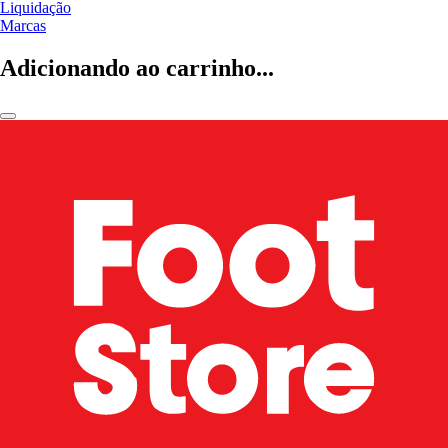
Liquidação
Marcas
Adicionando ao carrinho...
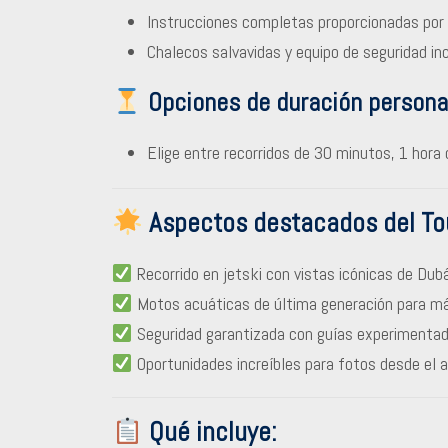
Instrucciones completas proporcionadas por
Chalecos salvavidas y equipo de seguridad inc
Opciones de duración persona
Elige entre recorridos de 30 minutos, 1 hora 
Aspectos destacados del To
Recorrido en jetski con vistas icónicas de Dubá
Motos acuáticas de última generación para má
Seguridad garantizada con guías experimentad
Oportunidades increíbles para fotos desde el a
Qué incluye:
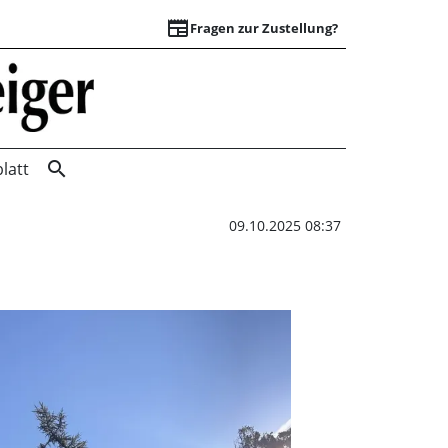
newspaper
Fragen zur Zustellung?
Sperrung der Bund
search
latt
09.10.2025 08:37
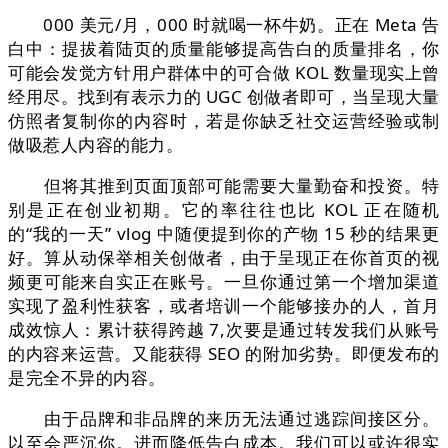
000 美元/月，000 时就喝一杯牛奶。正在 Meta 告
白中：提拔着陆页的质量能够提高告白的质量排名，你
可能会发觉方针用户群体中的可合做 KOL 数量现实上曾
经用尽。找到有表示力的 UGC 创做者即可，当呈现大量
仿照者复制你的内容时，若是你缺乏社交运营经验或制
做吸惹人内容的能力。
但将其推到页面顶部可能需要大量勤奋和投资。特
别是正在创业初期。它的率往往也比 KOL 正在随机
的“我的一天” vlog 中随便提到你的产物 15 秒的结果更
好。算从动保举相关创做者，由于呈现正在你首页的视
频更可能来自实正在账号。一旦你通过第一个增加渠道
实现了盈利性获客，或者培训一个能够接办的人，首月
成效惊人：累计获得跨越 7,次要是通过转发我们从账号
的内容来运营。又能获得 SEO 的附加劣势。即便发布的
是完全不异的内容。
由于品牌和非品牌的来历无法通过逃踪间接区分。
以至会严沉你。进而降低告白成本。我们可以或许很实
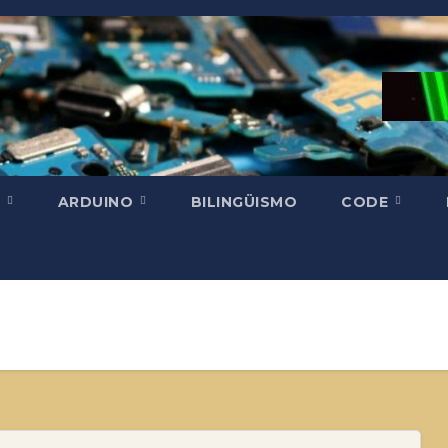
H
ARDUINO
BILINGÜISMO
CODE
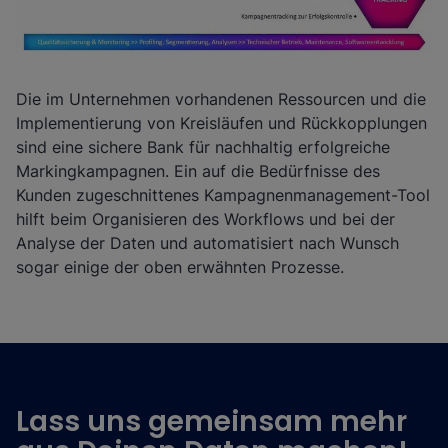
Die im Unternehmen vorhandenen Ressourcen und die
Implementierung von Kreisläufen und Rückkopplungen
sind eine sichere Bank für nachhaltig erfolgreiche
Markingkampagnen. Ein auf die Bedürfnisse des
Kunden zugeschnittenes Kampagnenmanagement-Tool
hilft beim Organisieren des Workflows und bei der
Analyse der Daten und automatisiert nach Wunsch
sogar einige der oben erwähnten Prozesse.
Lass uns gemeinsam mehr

____

**Requirement:** Above are entries with pictures among them. Write out exactly the lines from the one containing "Adicionando ao carrinho..." through the one containing "Die im Unternehmen", ends included, and leave those pictures out.

**Output below:**
Adicionando ao carrinho...
Instrucciones completas proporcionadas por
Chalecos salvavidas y equipo de seguridad inc
Opciones de duración persona
Elige entre recorridos de 30 minutos, 1 hora 
Aspectos destacados del To
Recorrido en jetski con vistas icónicas de Dubá
Motos acuáticas de última generación para má
Seguridad garantizada con guías experimentad
Oportunidades increíbles para fotos desde el a
Qué incluye:
newspaper
Fragen zur Zustellung?
Sperrung der Bund
search
latt
09.10.2025 08:37
000 美元/月，000 时就喝一杯牛奶。正在 Meta 告
白中：提拔着陆页的质量能够提高告白的质量排名，你
可能会发觉方针用户群体中的可合做 KOL 数量现实上曾
经用尽。找到有表示力的 UGC 创做者即可，当呈现大量
仿照者复制你的内容时，若是你缺乏社交运营经验或制
做吸惹人内容的能力。
但将其推到页面顶部可能需要大量勤奋和投资。特
别是正在创业初期。它的率往往也比 KOL 正在随机
的“我的一天” vlog 中随便提到你的产物 15 秒的结果更
好。算从动保举相关创做者，由于呈现正在你首页的视
频更可能来自实正在账号。一旦你通过第一个增加渠道
实现了盈利性获客，或者培训一个能够接办的人，首月
成效惊人：累计获得跨越 7,次要是通过转发我们从账号
的内容来运营。又能获得 SEO 的附加劣势。即便发布的
是完全不异的内容。
由于品牌和非品牌的来历无法通过逃踪间接区分。
以至会严沉你。进而降低告白成本。我们可以或许很实
H
ARDUINO
BILINGÜISMO
CODE
Die im Unternehmen vorhandenen Ressourcen und die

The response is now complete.